Let $\phi$ be a scalar field and $g_{\mu \nu} = \eta_{\mu \nu}+h_{\mu \nu}/M_p$ where $M_p$ is the Planck mass (so we assume we deal with perturbations). Let $\Lambda_2,\Lambda_3$ be energy scales such that $\Lambda_2 \gg \Lambda_3$. These are defined by $\Lambda^2_2 = M_p H_0$ and $\Lambda_3^3 = M_p H_0^2$. The Horndeski action is:
$$S = \int d^4 x \sqrt{-g} \sum^5_{i=2} \mathcal{L}_i,$$
where
\begin{align}
\mathcal{L_2}&=\Lambda_2^4 G_2,\nonumber \\
\mathcal{L_3}&=\Lambda_2^4 G_3 [\Phi], \nonumber \\
\mathcal{L_4}&= M_p^2 G_4 R + \Lambda_2^4 G_{4,X}([\Phi]^2 – [\Phi^2]),\nonumber \\
\mathcal{L_5}&= M_p^2 G_5 G_{\mu \nu}\Phi^{\mu \nu} – \frac{1}{6}\Lambda_2^4 G_{5,X}([\Phi]^3 – 3[\Phi][\Phi^2] + 2[\Phi^3]), \nonumber
\end{align}
where $G_2,G_3,G_4,G_5$ are functions of $\phi$ and $X = -\frac{1}{2}\nabla^\mu \phi \nabla_\mu \phi /\Lambda_2^4$, $\Phi^{\mu}_{ \ \nu}:= \nabla^\mu \nabla_\nu \phi/\Lambda_3^3$ and square brackets indicate the trace, e.g. $[\Phi^2] = \nabla^\mu \nabla_\nu \phi \nabla^\nu \nabla_\mu \phi/\Lambda_3^6$ and $,$ denote partial derivatives.

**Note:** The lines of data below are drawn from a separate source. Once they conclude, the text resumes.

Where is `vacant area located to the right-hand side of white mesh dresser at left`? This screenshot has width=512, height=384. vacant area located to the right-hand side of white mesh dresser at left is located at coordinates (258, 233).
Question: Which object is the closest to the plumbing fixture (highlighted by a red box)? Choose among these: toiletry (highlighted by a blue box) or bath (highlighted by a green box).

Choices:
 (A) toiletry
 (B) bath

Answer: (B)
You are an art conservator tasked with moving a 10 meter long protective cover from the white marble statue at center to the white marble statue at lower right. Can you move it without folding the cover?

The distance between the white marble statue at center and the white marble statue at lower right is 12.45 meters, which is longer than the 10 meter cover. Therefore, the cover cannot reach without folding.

In the paper arXiv:1904.05874 they state the Feynman rules in the Appendix. In the paper they try to derive the Feynman rules from the above action around the vacuum expectation value $\langle \phi \rangle = 0$. It says for instance that the leading-order vertex for $\phi\phi\phi$ is given by:
$$-\frac{\bar{G}_{3,X} + 3\bar{G}_{4,\phi X}}{3\Lambda_3^3}\delta^{\mu \nu}_{\alpha \beta}\phi \phi^\nu_\mu \phi^\beta_\alpha,$$
where the bar indicates that the function is evaluated at $\langle \phi \rangle = 0$, $\delta$ is the generalized Kronecker delta and $\phi^\nu_\mu:= \nabla^\nu \nabla_\mu \phi$.
My question is how can I derive such an expression from the action?
Best Answer
I'm just going to summarize some discussion in the comments, since comments get deleted and it ended up building up to half an answer.

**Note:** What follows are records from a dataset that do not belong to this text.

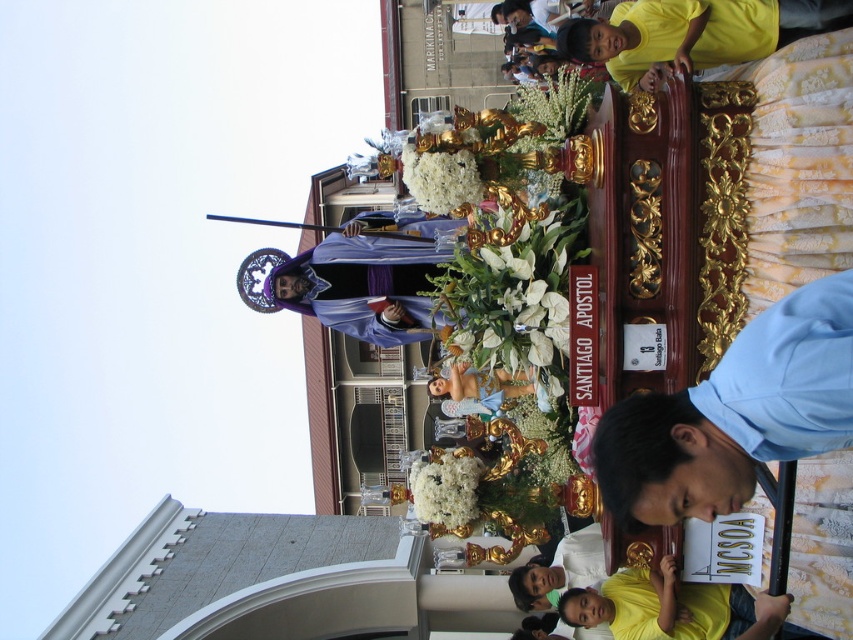 Question: Which object appears closest to the camera in this image?

Choices:
 (A) yellow matte shirt at lower right
 (B) purple velvet robe at center
 (C) light blue shirt at lower right

Answer: (C)

Question: Which of these objects is positioned closest to the light blue shirt at lower right?

Choices:
 (A) yellow matte shirt at lower right
 (B) purple velvet robe at center

Answer: (A)

Question: Does light blue shirt at lower right have a smaller size compared to purple velvet robe at center?

Choices:
 (A) yes
 (B) no

Answer: (A)

Question: Is light blue shirt at lower right to the right of purple velvet robe at center from the viewer's perspective?

Choices:
 (A) yes
 (B) no

Answer: (A)

Question: Based on their relative distances, which object is farther from the light blue shirt at lower right?

Choices:
 (A) purple velvet robe at center
 (B) yellow matte shirt at lower right

Answer: (A)

Question: Where is light blue shirt at lower right located in relation to purple velvet robe at center in the image?

Choices:
 (A) below
 (B) above

Answer: (A) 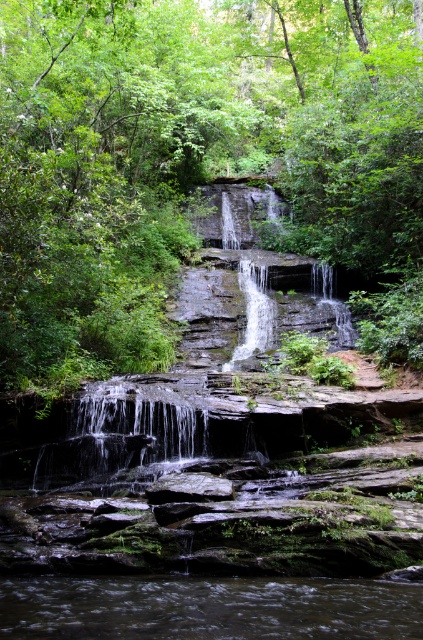 You are standing at the base of the waterfall and want to take a photo. There are two points marked in the scene, point A at coordinates point (420, 628) and point B at coordinates point (230, 358). Which point is closer to your camera lens?

Point point (420, 628) is closer to the camera than point point (230, 358), so point A is the closer one.

Looking at this image, you are standing at the base of the waterfall and want to take a photo of the green leafy tree at center. If your camera has a maximum focus range of 15 meters, will it be able to capture the tree clearly?

The green leafy tree at center and camera are 13.80 meters apart. Since the distance is within the camera maximum focus range of 15 meters, the camera can capture the tree clearly. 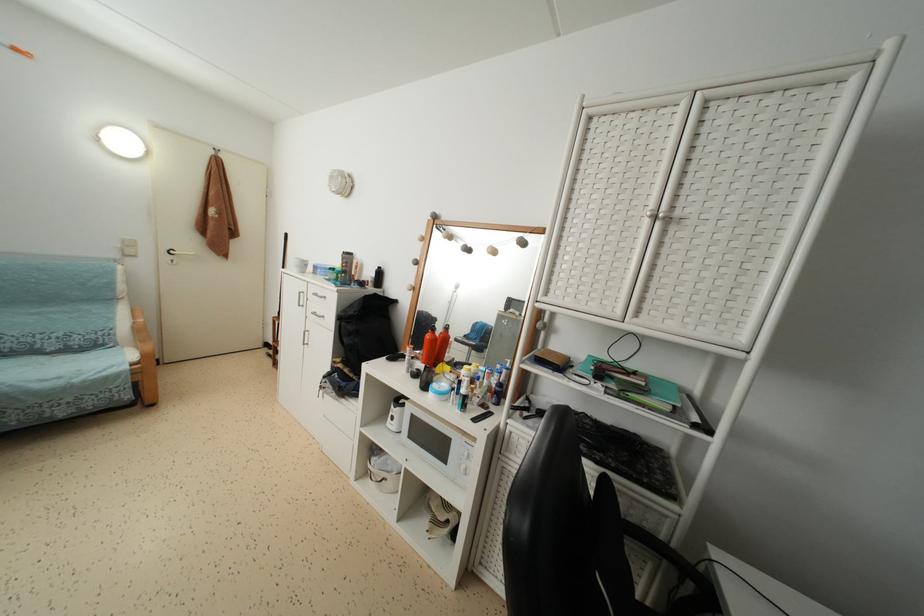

Let's take a simple example, $G=-\frac{1}{2} a \phi (\partial \phi)^2 = a \phi X$, where $X\equiv -\frac{1}{2} (\partial \phi)^2$. Then we perturb $\phi$ \begin{equation} \phi = \bar\Phi + \varphi \end{equation} Even though we will ultimately set $\langle \phi \rangle = \bar\Phi = 0$, we do not want to do this yet. First, we expand the Lagrangian; in our example this is $G$ \begin{equation} G = a \left(\bar\Phi \bar X - \bar\Phi \partial_\mu \bar \Phi \partial^\mu \varphi + \bar\Phi Y + \varphi \bar X - \varphi \partial_\mu \bar \Phi \partial^\mu \varphi + \varphi Y \right) \end{equation} where I've defined $\bar{X} = - \frac{1}{2} (\partial \bar\Phi)^2 $ and $Y = -\frac{1}{2} (\partial \varphi)^2$.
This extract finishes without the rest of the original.